▶ [Problem requirements]:
Check each line of the listing, and copy it if it contains the word "Paradigm".

◆ ◆ ◆ ◆ ◆ ◆ ◆

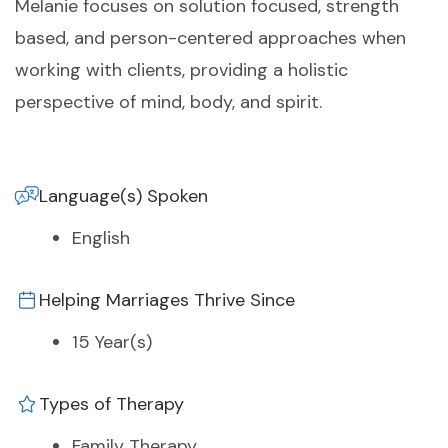
Melanie focuses on solution focused, strength
based, and person-centered approaches when
working with clients, providing a holistic
perspective of mind, body, and spirit.
Language(s) Spoken
English
Helping Marriages Thrive Since
15 Year(s)
Types of Therapy
Family Therapy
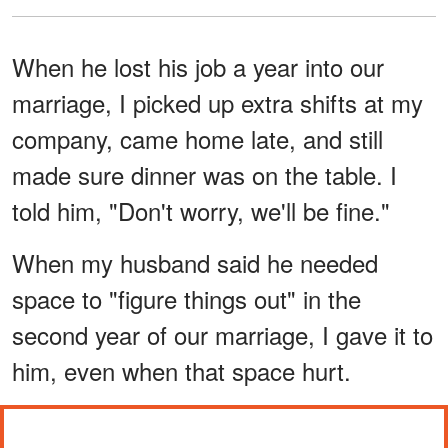
When he lost his job a year into our
marriage, I picked up extra shifts at my
company, came home late, and still
made sure dinner was on the table. I
told him, "Don't worry, we'll be fine."
When my husband said he needed
space to "figure things out" in the
second year of our marriage, I gave it to
him, even when that space hurt.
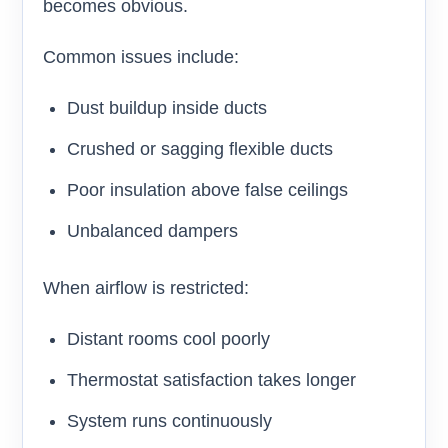
becomes obvious.
Common issues include:
Dust buildup inside ducts
Crushed or sagging flexible ducts
Poor insulation above false ceilings
Unbalanced dampers
When airflow is restricted:
Distant rooms cool poorly
Thermostat satisfaction takes longer
System runs continuously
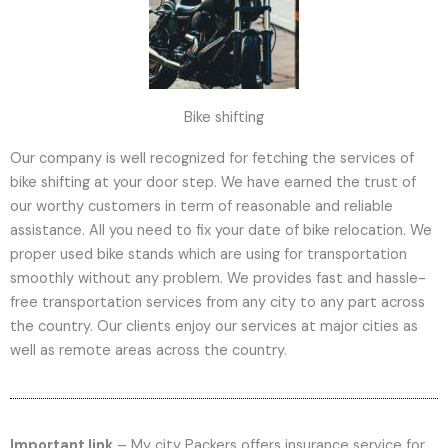
Bike shifting
Our company is well recognized for fetching the services of
bike shifting at your door step. We have earned the trust of
our worthy customers in term of reasonable and reliable
assistance. All you need to fix your date of bike relocation. We
proper used bike stands which are using for transportation
smoothly without any problem. We provides fast and hassle-
free transportation services from any city to any part across
the country. Our clients enjoy our services at major cities as
well as remote areas across the country.
Important link
– My city Packers offers insurance service for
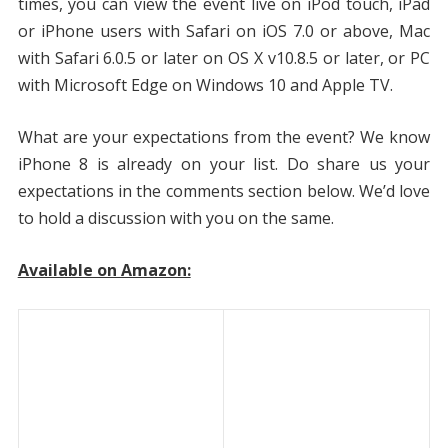
times, you can view the event live on iPod touch, iPad
or iPhone users with Safari on iOS 7.0 or above, Mac
with Safari 6.0.5 or later on OS X v10.8.5 or later, or PC
with Microsoft Edge on Windows 10 and Apple TV.
What are your expectations from the event? We know
iPhone 8 is already on your list. Do share us your
expectations in the comments section below. We’d love
to hold a discussion with you on the same.
Available on Amazon:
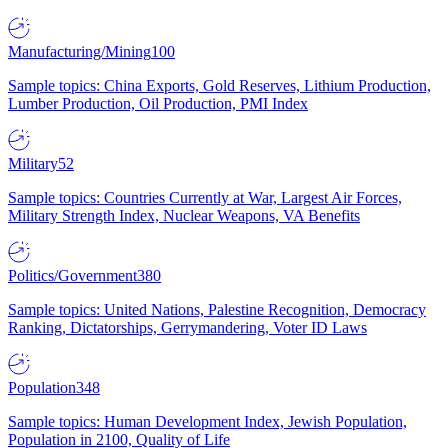
Manufacturing/Mining
100
Sample topics: China Exports, Gold Reserves, Lithium Production,
Lumber Production, Oil Production, PMI Index
Military
52
Sample topics: Countries Currently at War, Largest Air Forces,
Military Strength Index, Nuclear Weapons, VA Benefits
Politics/Government
380
Sample topics: United Nations, Palestine Recognition, Democracy
Ranking, Dictatorships, Gerrymandering, Voter ID Laws
Population
348
Sample topics: Human Development Index, Jewish Population,
Population in 2100, Quality of Life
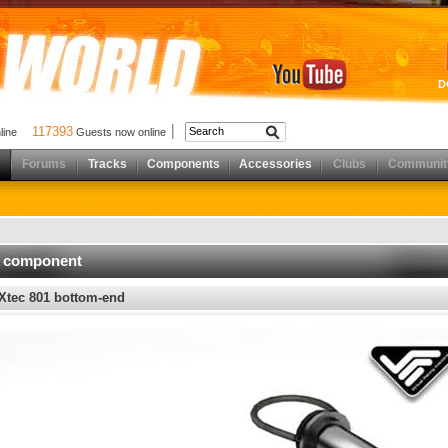
D
117393
nline
Guests now online
Forums
Tracks
Components
Accessories
Clubs
Communit
d component
Xtec 801 bottom-end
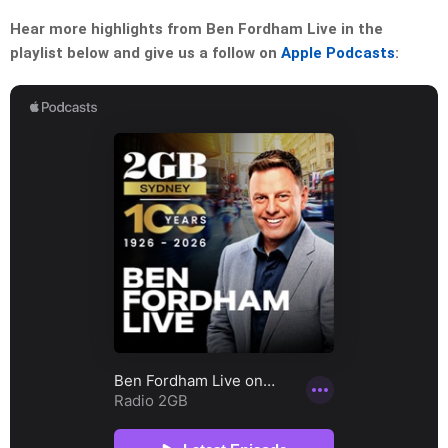
Hear more highlights from Ben Fordham Live in the
playlist below and give us a follow on
Apple Podcasts
:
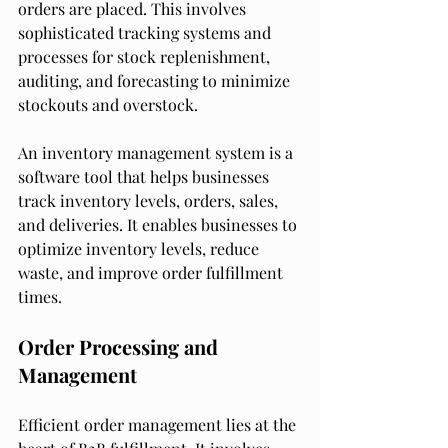
orders are placed. This involves 
sophisticated tracking systems and 
processes for stock replenishment, 
auditing, and forecasting to minimize 
stockouts and overstock.
An inventory management system is a 
software tool that helps businesses 
track inventory levels, orders, sales, 
and deliveries. It enables businesses to 
optimize inventory levels, reduce 
waste, and improve order fulfillment 
times.
Order Processing and 
Management
Efficient order management lies at the 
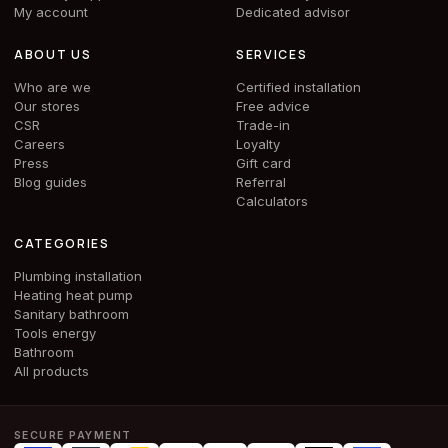
My account
Dedicated advisor
ABOUT US
SERVICES
Who are we
Certified installation
Our stores
Free advice
CSR
Trade-in
Careers
Loyalty
Press
Gift card
Blog guides
Referral
Calculators
CATEGORIES
Plumbing installation
Heating heat pump
Sanitary bathroom
Tools energy
Bathroom
All products
SECURE PAYMENT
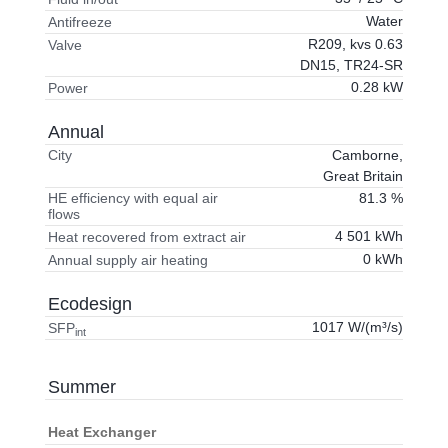
Water
Antifreeze
R209, kvs 0.63
Valve
DN15, TR24-SR
0.28 kW
Power
Annual
Camborne,
City
Great Britain
81.3 %
HE efficiency with equal air
flows
4 501 kWh
Heat recovered from extract air
0 kWh
Annual supply air heating
Ecodesign
1017 W/(m³/s)
SFP
int
Summer
Heat Exchanger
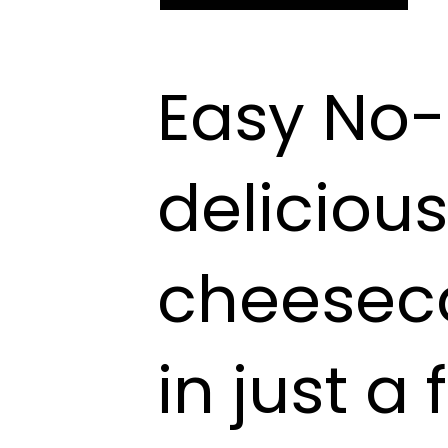
Easy No-
deliciou
cheesec
in just a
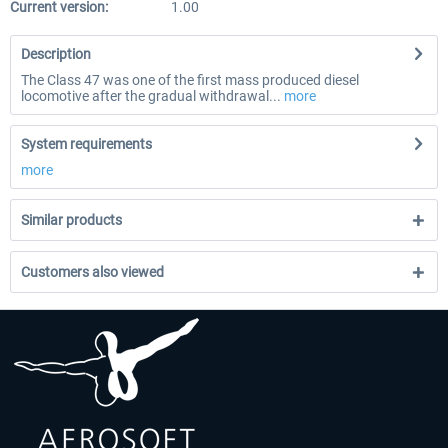
Current version:
1.00
Description
The Class 47 was one of the first mass produced diesel
locomotive after the gradual withdrawal...
more
System requirements
more
Similar products
Customers also viewed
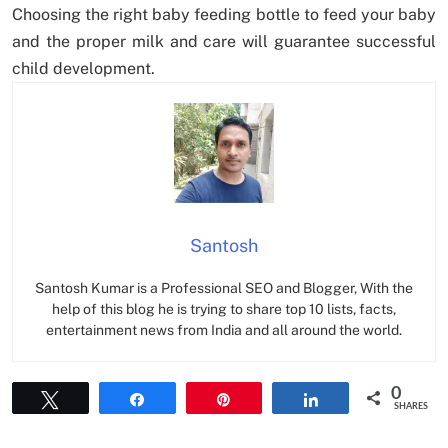
Choosing the right baby feeding bottle to feed your baby
and the proper milk and care will guarantee successful
child development.
Santosh
Santosh Kumar is a Professional SEO and Blogger, With the
help of this blog he is trying to share top 10 lists, facts,
entertainment news from India and all around the world.
0
Tweet
Share
Pin
Share
SHARES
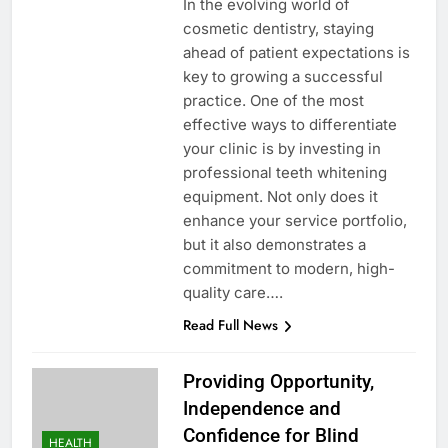
In the evolving world of
cosmetic dentistry, staying
ahead of patient expectations is
key to growing a successful
practice. One of the most
effective ways to differentiate
your clinic is by investing in
professional teeth whitening
equipment. Not only does it
enhance your service portfolio,
but it also demonstrates a
commitment to modern, high-
quality care….
Read Full News
Providing Opportunity,
Independence and
Confidence for Blind
HEALTH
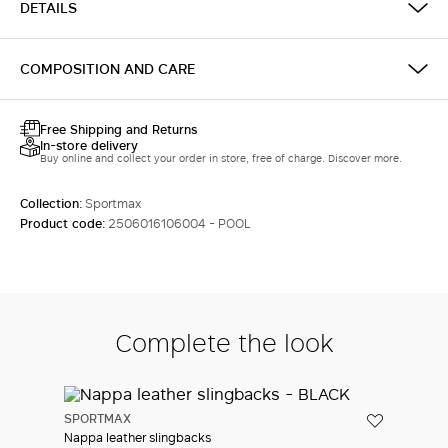
DETAILS
LOG IN WITH FACEBOOK
COMPOSITION AND CARE
Do not have an
account?
Free Shipping and Returns
In-store delivery
Buy online and collect your order in store, free of charge. Discover more.
Collection:
Sportmax
Product code:
2506016106004 - POOL
Complete the look
SPORTMAX
Nappa leather slingbacks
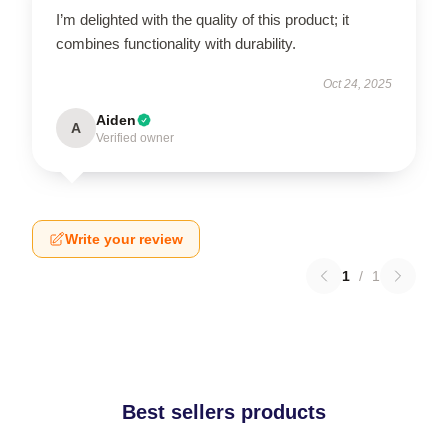
I’m delighted with the quality of this product; it
combines functionality with durability.
Oct 24, 2025
Aiden
A
Verified owner
Write your review
1
/
1
Best sellers products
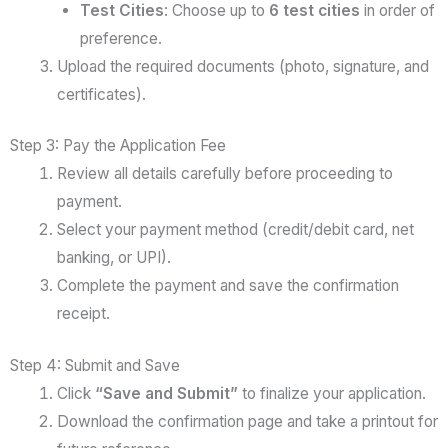
Test Cities
: Choose up to
6 test cities
in order of
preference.
Upload the required documents (photo, signature, and
certificates).
Step 3: Pay the Application Fee
Review all details carefully before proceeding to
payment.
Select your payment method (credit/debit card, net
banking, or UPI).
Complete the payment and save the confirmation
receipt.
Step 4: Submit and Save
Click
“Save and Submit”
to finalize your application.
Download the confirmation page and take a printout for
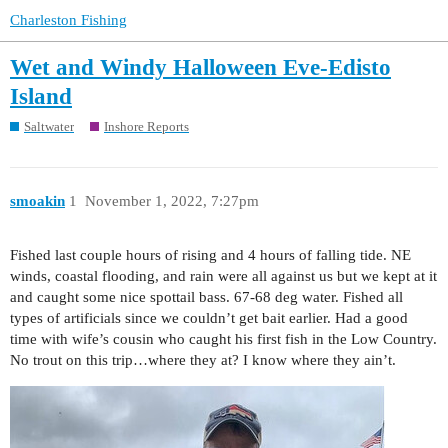
Charleston Fishing
Wet and Windy Halloween Eve-Edisto
Island
Saltwater
Inshore Reports
smoakin
1
November 1, 2022, 7:27pm
Fished last couple hours of rising and 4 hours of falling tide. NE
winds, coastal flooding, and rain were all against us but we kept at it
and caught some nice spottail bass. 67-68 deg water. Fished all
types of artificials since we couldn’t get bait earlier. Had a good
time with wife’s cousin who caught his first fish in the Low Country.
No trout on this trip…where they at? I know where they ain’t.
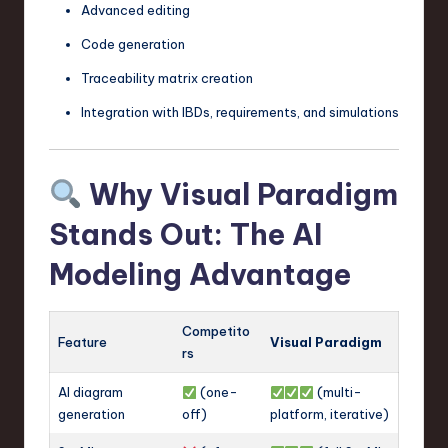
Advanced editing
Code generation
Traceability matrix creation
Integration with IBDs, requirements, and simulations
Why Visual Paradigm
Stands Out: The AI
Modeling Advantage
Competito
Feature
Visual Paradigm
rs
AI diagram
(one-
(multi-
generation
off)
platform, iterative)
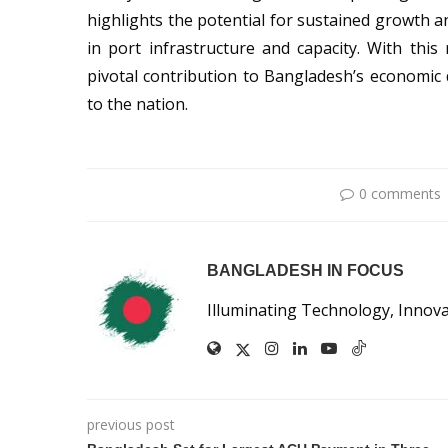
highlights the potential for sustained growth
in port infrastructure and capacity. With thi
pivotal contribution to Bangladesh’s economic 
to the nation.
0 comments
BANGLADESH IN FOCUS
Illuminating Technology, Innov
previous post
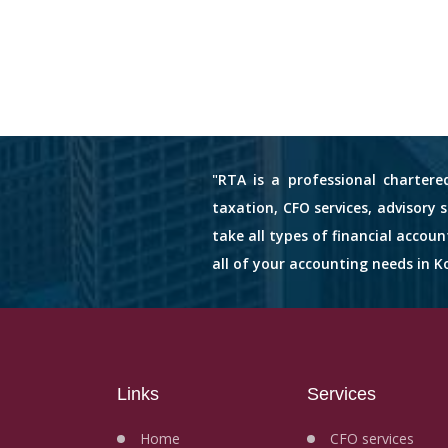
"RTA is a professional chartere
taxation, CFO services, advisory 
take all types of financial accou
all of your accounting needs in Ko
Links
Services
Home
CFO services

◆ ◆ ◆ ◆ ◆ ◆ ◆

▶ [Response for this exercise]:
Why Visual Paradigm
Visual Paradigm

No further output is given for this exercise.